Вот и все о месте, которое дневник — плод стольких лет мучительных раздумий и разочарованных усилий — кажется, наконец обеспечивает своему автору среди тех современников, которые при его жизни ничего о нем не знали. Естественным следствием успеха книги является то, что чем больше она проникает, тем больше возникает желание узнать что-то большее, чем то, что рассказали нам его первоначальные редакторы и г-н Шерер, о личной истории человека, который ее написал — о его образовании, его привычках и его друзьях. Возможно, когда-нибудь это желание найдет свое удовлетворение. Оно невинно, и можно даже сказать, что публика имеет своего рода право знать столько, сколько можно ей рассказать о личностях, которые ее волнуют и трогают. В настоящее время биографический материал крайне скуден, и если бы не любезность г-на Шерера, который предоставил автору настоящих строк доступ к некоторым рукописным материалам, находящимся в его распоряжении, даже очерк, который следует далее, расплывчатый и несовершенный, как он неизбежно является, был бы невозможен.
[Примечание: Четыре или пять статей на тему жизни Амиеля были предоставлены в «Revue Internationale» мадемуазель Бертой Вадье во время прохождения настоящей книги через печать. Однако мои знания о них пришли слишком поздно, чтобы позволить мне использовать их для целей настоящего введения.]
Анри-Фредерик Амиель родился в Женеве в сентябре 1821 года. Он принадлежал к одной из семей эмигрантов, более или менее постоянный приток которых обогащал маленькую республику в течение трех столетий после Реформации. Предки Амиеля, как и предки Сисмонди, покинули Лангедок ради Женевы после отмены Нантского эдикта. Его отец, должно быть, был юношей в то время, когда Женева перешла под власть Французской республики, и, по-видимому, женился и обосновался в счастливые дни, последовавшие за восстановлением женевской независимости в 1814 году. Амиель родился, когда процветание Женевы было в зените, когда маленьким государством управляли люди с европейской репутацией, а женевское общество имело силу привлекать выдающихся посетителей и поклонников со всех сторон.

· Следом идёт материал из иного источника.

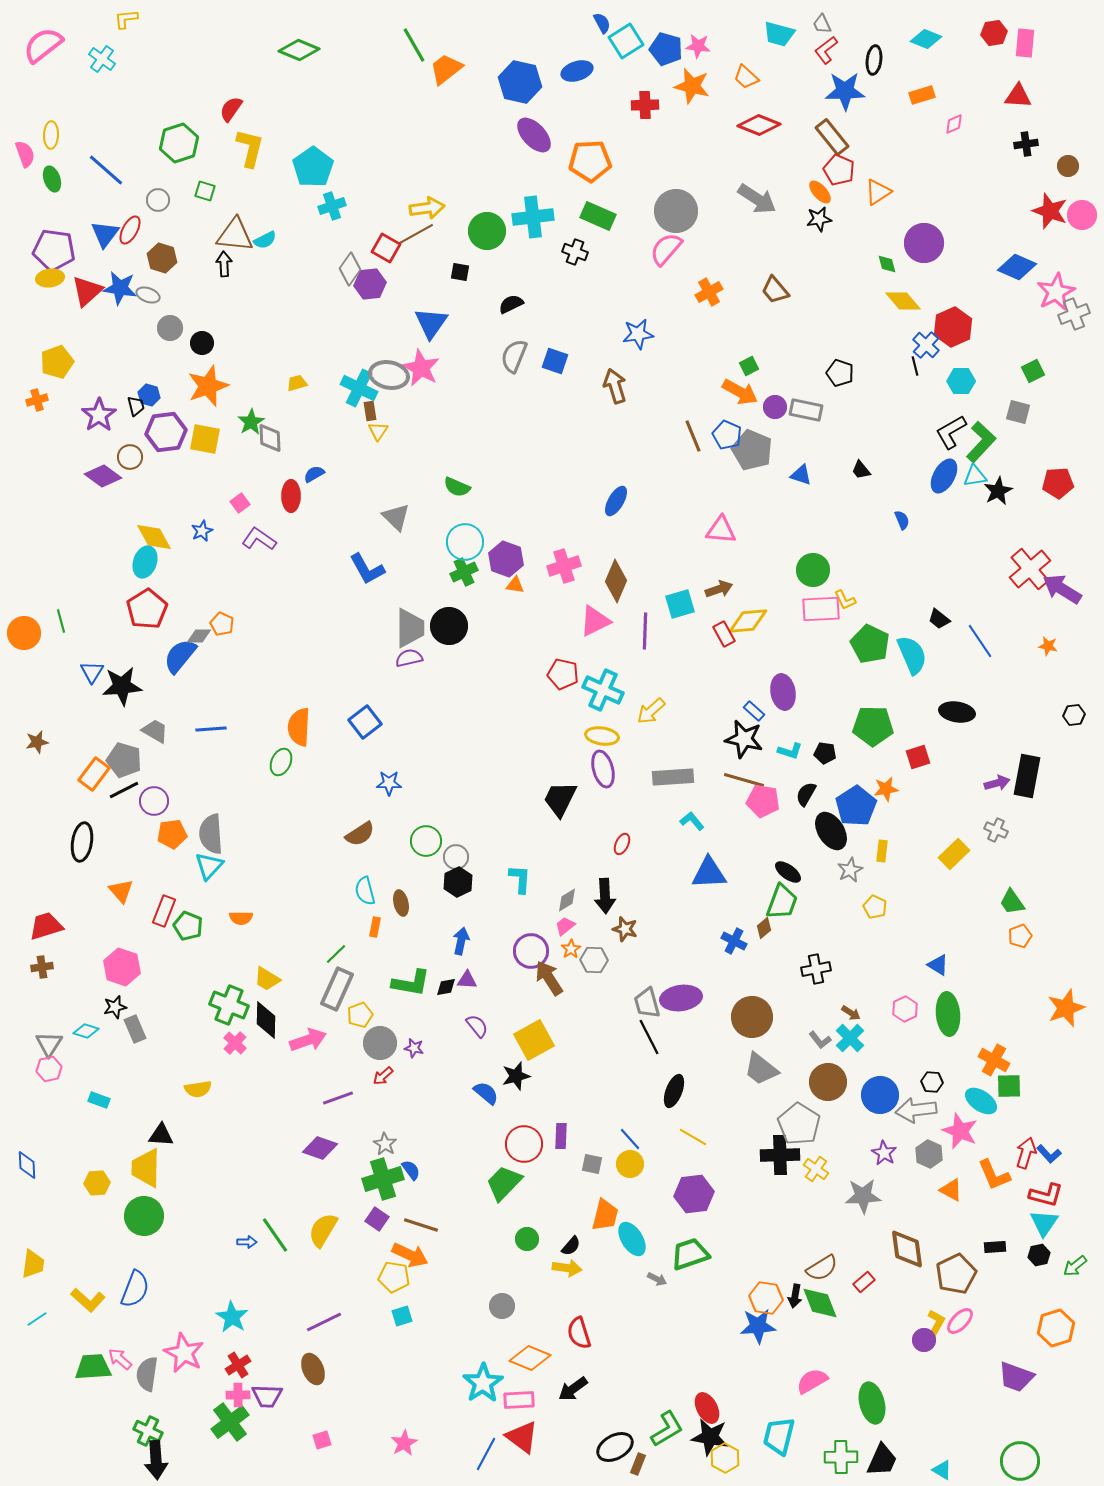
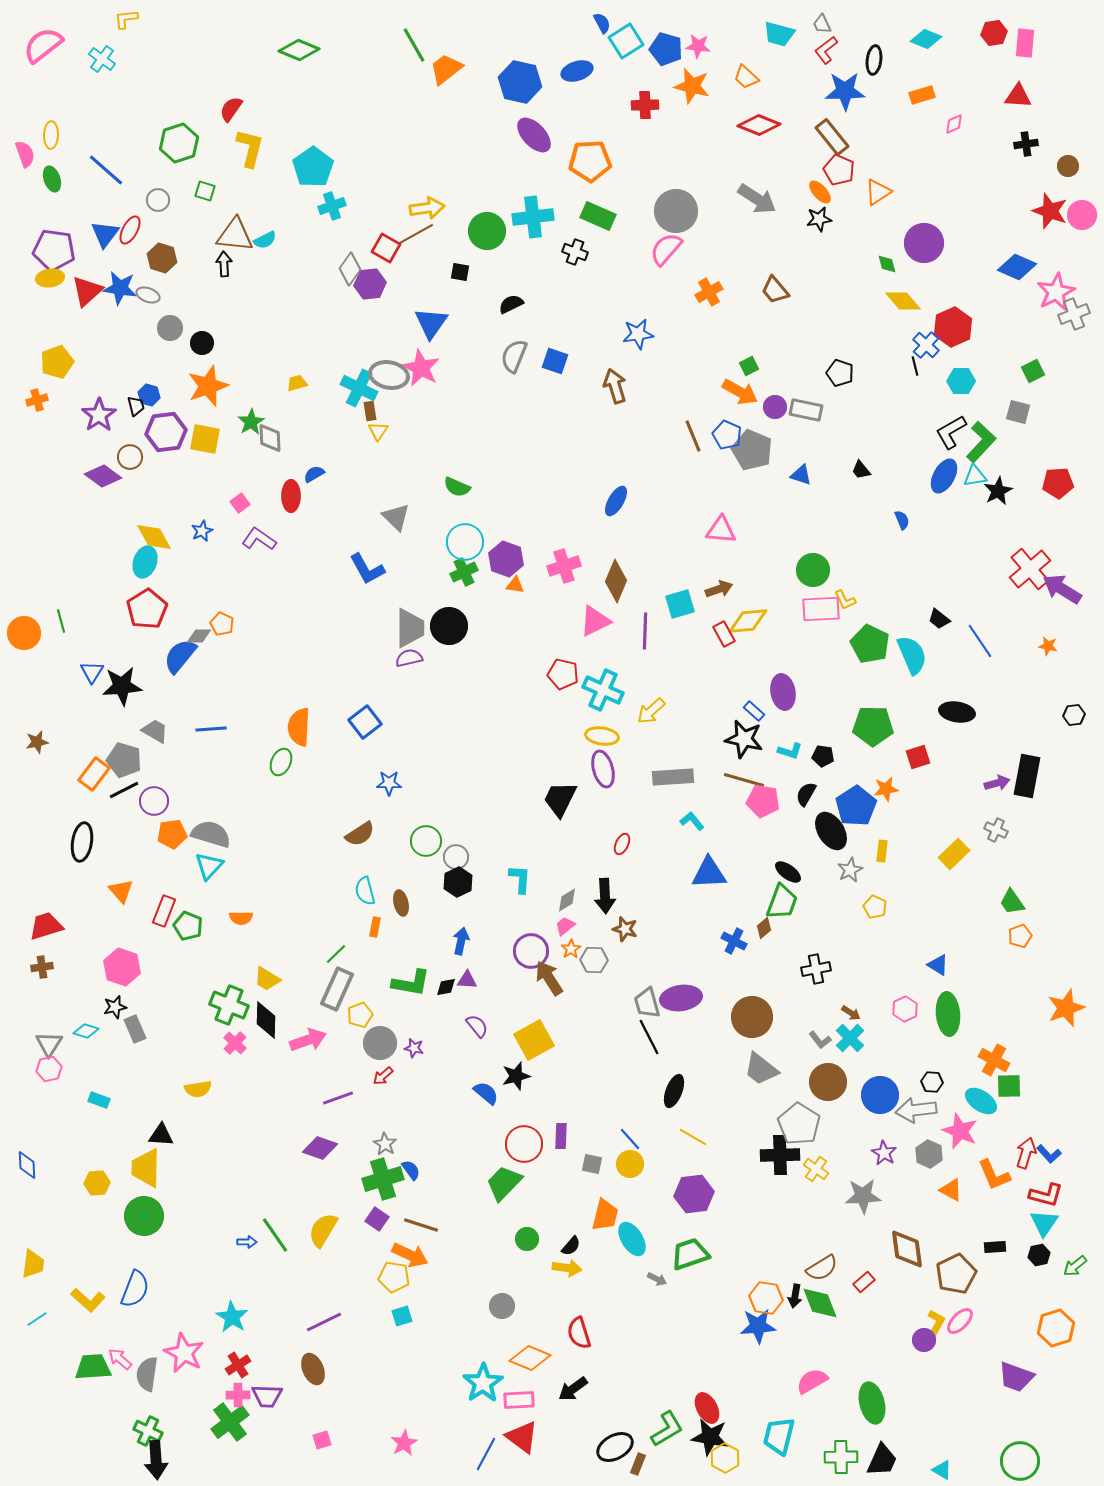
black pentagon at (825, 753): moved 2 px left, 3 px down
gray semicircle at (211, 834): rotated 111 degrees clockwise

Ветеран Бонштеттен, который был другом Грея и соратником Вольтера, все еще беседовал и наслаждался жизнью в своей квартире с видом на леса Ла-Бати. Росси и Сисмонди были заняты чтением лекций женевской молодежи или участием в женевском законодательстве; активная научная группа во главе с Пикте, Де ла Ривом и ботаником Огюстом-Пирамом де Кандолем держала страну в курсе европейской мысли и спекуляций, в то время как смешанная национальность этого места — смешение в нем французской остроты с протестантским энтузиазмом и протестантской солидностью — начинала находить неподражаемое и характерное выражение в рассказах Тёпфера. Страной управляла аристократия, которая была не столько аристократией рождения, сколько аристократией заслуг и интеллекта, и умеренные конституционные идеи, которые представляли либерализм периода после Ватерлоо, нигде не были приняты более тепло и не проводились более разумно, чем в Женеве.